TRY IT
Would you please return the data below verbatim, without its pictures?

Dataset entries
^^^^^^^^

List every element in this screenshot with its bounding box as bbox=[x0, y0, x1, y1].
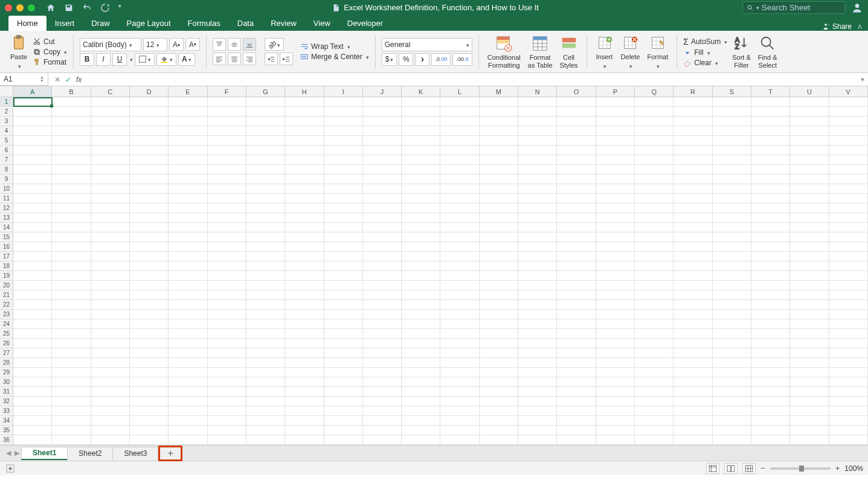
cell[interactable] bbox=[285, 319, 324, 329]
cell[interactable] bbox=[751, 213, 790, 223]
row-header[interactable]: 1 bbox=[0, 97, 13, 107]
cell[interactable] bbox=[246, 184, 285, 194]
cell[interactable] bbox=[169, 426, 207, 435]
cell[interactable] bbox=[130, 174, 169, 184]
cell[interactable] bbox=[208, 368, 246, 377]
cell[interactable] bbox=[169, 252, 207, 261]
cell[interactable] bbox=[169, 184, 207, 194]
row-header[interactable]: 24 bbox=[0, 319, 13, 329]
cell[interactable] bbox=[440, 435, 479, 445]
align-center-button[interactable] bbox=[228, 53, 241, 65]
cell[interactable] bbox=[480, 377, 518, 387]
cell[interactable] bbox=[91, 406, 130, 416]
cell[interactable] bbox=[285, 406, 324, 416]
cell[interactable] bbox=[324, 155, 363, 165]
row-header[interactable]: 33 bbox=[0, 406, 13, 416]
cell[interactable] bbox=[130, 232, 169, 242]
row-header[interactable]: 6 bbox=[0, 146, 13, 155]
cell[interactable] bbox=[52, 155, 91, 165]
cell[interactable] bbox=[596, 203, 635, 213]
cell[interactable] bbox=[480, 348, 518, 358]
cell[interactable] bbox=[829, 377, 868, 387]
cell[interactable] bbox=[52, 319, 91, 329]
cell[interactable] bbox=[635, 416, 674, 426]
column-header[interactable]: O bbox=[557, 86, 596, 97]
cell[interactable] bbox=[635, 174, 674, 184]
cell[interactable] bbox=[751, 300, 790, 310]
cell[interactable] bbox=[557, 319, 596, 329]
cell[interactable] bbox=[751, 126, 790, 136]
cell[interactable] bbox=[635, 329, 674, 339]
spreadsheet-grid[interactable]: ABCDEFGHIJKLMNOPQRSTUV 12345678910111213… bbox=[0, 86, 868, 445]
cell[interactable] bbox=[674, 252, 712, 261]
cell[interactable] bbox=[557, 174, 596, 184]
cell[interactable] bbox=[402, 194, 440, 203]
cell[interactable] bbox=[363, 426, 402, 435]
cell[interactable] bbox=[169, 435, 207, 445]
cell[interactable] bbox=[596, 416, 635, 426]
cell[interactable] bbox=[169, 290, 207, 300]
cell[interactable] bbox=[363, 252, 402, 261]
column-header[interactable]: S bbox=[713, 86, 751, 97]
cell[interactable] bbox=[208, 290, 246, 300]
sort-filter-button[interactable]: AZSort & Filter bbox=[730, 33, 753, 70]
cell[interactable] bbox=[246, 213, 285, 223]
column-header[interactable]: N bbox=[518, 86, 557, 97]
cell[interactable] bbox=[829, 329, 868, 339]
cell[interactable] bbox=[91, 97, 130, 107]
cell[interactable] bbox=[402, 368, 440, 377]
cell[interactable] bbox=[596, 348, 635, 358]
cell[interactable] bbox=[52, 387, 91, 397]
share-button[interactable]: Share bbox=[821, 22, 852, 31]
cell[interactable] bbox=[829, 155, 868, 165]
row-header[interactable]: 35 bbox=[0, 426, 13, 435]
cell[interactable] bbox=[829, 146, 868, 155]
cell[interactable] bbox=[363, 223, 402, 232]
cell[interactable] bbox=[130, 426, 169, 435]
cell[interactable] bbox=[285, 300, 324, 310]
column-header[interactable]: F bbox=[208, 86, 246, 97]
cell[interactable] bbox=[713, 242, 751, 252]
column-header[interactable]: V bbox=[829, 86, 868, 97]
cell[interactable] bbox=[402, 242, 440, 252]
cell[interactable] bbox=[440, 232, 479, 242]
undo-icon[interactable] bbox=[82, 3, 92, 13]
cell[interactable] bbox=[169, 136, 207, 146]
cell[interactable] bbox=[13, 281, 52, 290]
cell[interactable] bbox=[635, 271, 674, 281]
cell[interactable] bbox=[480, 107, 518, 117]
cell[interactable] bbox=[52, 368, 91, 377]
cell[interactable] bbox=[324, 261, 363, 271]
cell[interactable] bbox=[751, 377, 790, 387]
cell[interactable] bbox=[674, 426, 712, 435]
cell[interactable] bbox=[402, 213, 440, 223]
cell[interactable] bbox=[91, 368, 130, 377]
cell[interactable] bbox=[790, 377, 829, 387]
tab-formulas[interactable]: Formulas bbox=[179, 16, 229, 31]
scroll-sheets-left[interactable]: ◀ bbox=[6, 449, 11, 457]
cell[interactable] bbox=[169, 406, 207, 416]
cell[interactable] bbox=[363, 117, 402, 126]
cell[interactable] bbox=[674, 165, 712, 174]
cell[interactable] bbox=[751, 232, 790, 242]
tab-draw[interactable]: Draw bbox=[83, 16, 118, 31]
cell[interactable] bbox=[363, 310, 402, 319]
cell[interactable] bbox=[130, 213, 169, 223]
cell[interactable] bbox=[557, 397, 596, 406]
cell[interactable] bbox=[480, 290, 518, 300]
cell[interactable] bbox=[363, 406, 402, 416]
cell[interactable] bbox=[208, 377, 246, 387]
sheet-tab-3[interactable]: Sheet3 bbox=[112, 447, 158, 460]
cell[interactable] bbox=[285, 213, 324, 223]
cell[interactable] bbox=[557, 146, 596, 155]
cell[interactable] bbox=[324, 281, 363, 290]
normal-view-button[interactable] bbox=[706, 463, 719, 474]
cell[interactable] bbox=[440, 406, 479, 416]
scroll-sheets-right[interactable]: ▶ bbox=[14, 449, 19, 457]
profile-icon[interactable] bbox=[851, 2, 863, 14]
cell[interactable] bbox=[169, 348, 207, 358]
cell[interactable] bbox=[557, 232, 596, 242]
cell[interactable] bbox=[52, 213, 91, 223]
cell[interactable] bbox=[557, 300, 596, 310]
cell[interactable] bbox=[674, 203, 712, 213]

^^^^^^^^

RESPONSE BELOW
List every element in this screenshot with its bounding box as bbox=[x0, y0, x1, y1].
cell[interactable] bbox=[285, 319, 324, 329]
cell[interactable] bbox=[751, 213, 790, 223]
row-header[interactable]: 1 bbox=[0, 97, 13, 107]
cell[interactable] bbox=[246, 184, 285, 194]
cell[interactable] bbox=[169, 426, 207, 435]
cell[interactable] bbox=[130, 174, 169, 184]
cell[interactable] bbox=[208, 368, 246, 377]
cell[interactable] bbox=[169, 252, 207, 261]
cell[interactable] bbox=[169, 184, 207, 194]
row-header[interactable]: 24 bbox=[0, 319, 13, 329]
cell[interactable] bbox=[440, 435, 479, 445]
align-center-button[interactable] bbox=[228, 53, 241, 65]
cell[interactable] bbox=[480, 377, 518, 387]
cell[interactable] bbox=[91, 406, 130, 416]
cell[interactable] bbox=[285, 406, 324, 416]
cell[interactable] bbox=[324, 155, 363, 165]
row-header[interactable]: 33 bbox=[0, 406, 13, 416]
cell[interactable] bbox=[130, 232, 169, 242]
row-header[interactable]: 6 bbox=[0, 146, 13, 155]
cell[interactable] bbox=[52, 155, 91, 165]
cell[interactable] bbox=[596, 203, 635, 213]
cell[interactable] bbox=[480, 348, 518, 358]
cell[interactable] bbox=[829, 377, 868, 387]
cell[interactable] bbox=[52, 319, 91, 329]
cell[interactable] bbox=[635, 416, 674, 426]
column-header[interactable]: O bbox=[557, 86, 596, 97]
cell[interactable] bbox=[635, 174, 674, 184]
cell[interactable] bbox=[751, 300, 790, 310]
cell[interactable] bbox=[557, 319, 596, 329]
cell[interactable] bbox=[751, 126, 790, 136]
cell[interactable] bbox=[635, 329, 674, 339]
spreadsheet-grid[interactable]: ABCDEFGHIJKLMNOPQRSTUV 12345678910111213… bbox=[0, 86, 868, 445]
cell[interactable] bbox=[674, 252, 712, 261]
cell[interactable] bbox=[557, 174, 596, 184]
cell[interactable] bbox=[402, 194, 440, 203]
cell[interactable] bbox=[363, 426, 402, 435]
cell[interactable] bbox=[169, 435, 207, 445]
cell[interactable] bbox=[596, 416, 635, 426]
cell[interactable] bbox=[169, 290, 207, 300]
cell[interactable] bbox=[363, 252, 402, 261]
column-header[interactable]: S bbox=[713, 86, 751, 97]
cell[interactable] bbox=[208, 290, 246, 300]
sort-filter-button[interactable]: AZSort & Filter bbox=[730, 33, 753, 70]
cell[interactable] bbox=[246, 213, 285, 223]
column-header[interactable]: N bbox=[518, 86, 557, 97]
cell[interactable] bbox=[829, 329, 868, 339]
cell[interactable] bbox=[91, 97, 130, 107]
cell[interactable] bbox=[402, 368, 440, 377]
cell[interactable] bbox=[596, 348, 635, 358]
cell[interactable] bbox=[52, 387, 91, 397]
share-button[interactable]: Share bbox=[821, 22, 852, 31]
cell[interactable] bbox=[829, 155, 868, 165]
row-header[interactable]: 35 bbox=[0, 426, 13, 435]
cell[interactable] bbox=[829, 146, 868, 155]
cell[interactable] bbox=[363, 223, 402, 232]
cell[interactable] bbox=[130, 426, 169, 435]
cell[interactable] bbox=[285, 300, 324, 310]
column-header[interactable]: F bbox=[208, 86, 246, 97]
cell[interactable] bbox=[713, 242, 751, 252]
column-header[interactable]: V bbox=[829, 86, 868, 97]
cell[interactable] bbox=[402, 242, 440, 252]
cell[interactable] bbox=[440, 232, 479, 242]
undo-icon[interactable] bbox=[82, 3, 92, 13]
cell[interactable] bbox=[169, 136, 207, 146]
cell[interactable] bbox=[13, 281, 52, 290]
cell[interactable] bbox=[635, 271, 674, 281]
cell[interactable] bbox=[480, 107, 518, 117]
cell[interactable] bbox=[52, 368, 91, 377]
cell[interactable] bbox=[324, 261, 363, 271]
cell[interactable] bbox=[751, 377, 790, 387]
cell[interactable] bbox=[674, 426, 712, 435]
cell[interactable] bbox=[402, 213, 440, 223]
cell[interactable] bbox=[91, 368, 130, 377]
cell[interactable] bbox=[790, 377, 829, 387]
tab-formulas[interactable]: Formulas bbox=[179, 16, 229, 31]
scroll-sheets-left[interactable]: ◀ bbox=[6, 449, 11, 457]
cell[interactable] bbox=[169, 406, 207, 416]
cell[interactable] bbox=[363, 117, 402, 126]
cell[interactable] bbox=[674, 165, 712, 174]
cell[interactable] bbox=[751, 232, 790, 242]
tab-draw[interactable]: Draw bbox=[83, 16, 118, 31]
cell[interactable] bbox=[363, 310, 402, 319]
cell[interactable] bbox=[130, 213, 169, 223]
cell[interactable] bbox=[557, 397, 596, 406]
cell[interactable] bbox=[480, 290, 518, 300]
cell[interactable] bbox=[363, 406, 402, 416]
cell[interactable] bbox=[208, 377, 246, 387]
sheet-tab-3[interactable]: Sheet3 bbox=[112, 447, 158, 460]
cell[interactable] bbox=[285, 213, 324, 223]
cell[interactable] bbox=[557, 146, 596, 155]
cell[interactable] bbox=[324, 281, 363, 290]
normal-view-button[interactable] bbox=[706, 463, 719, 474]
cell[interactable] bbox=[440, 406, 479, 416]
scroll-sheets-right[interactable]: ▶ bbox=[14, 449, 19, 457]
profile-icon[interactable] bbox=[851, 2, 863, 14]
cell[interactable] bbox=[169, 348, 207, 358]
cell[interactable] bbox=[557, 232, 596, 242]
cell[interactable] bbox=[52, 213, 91, 223]
cell[interactable] bbox=[557, 300, 596, 310]
cell[interactable] bbox=[674, 203, 712, 213]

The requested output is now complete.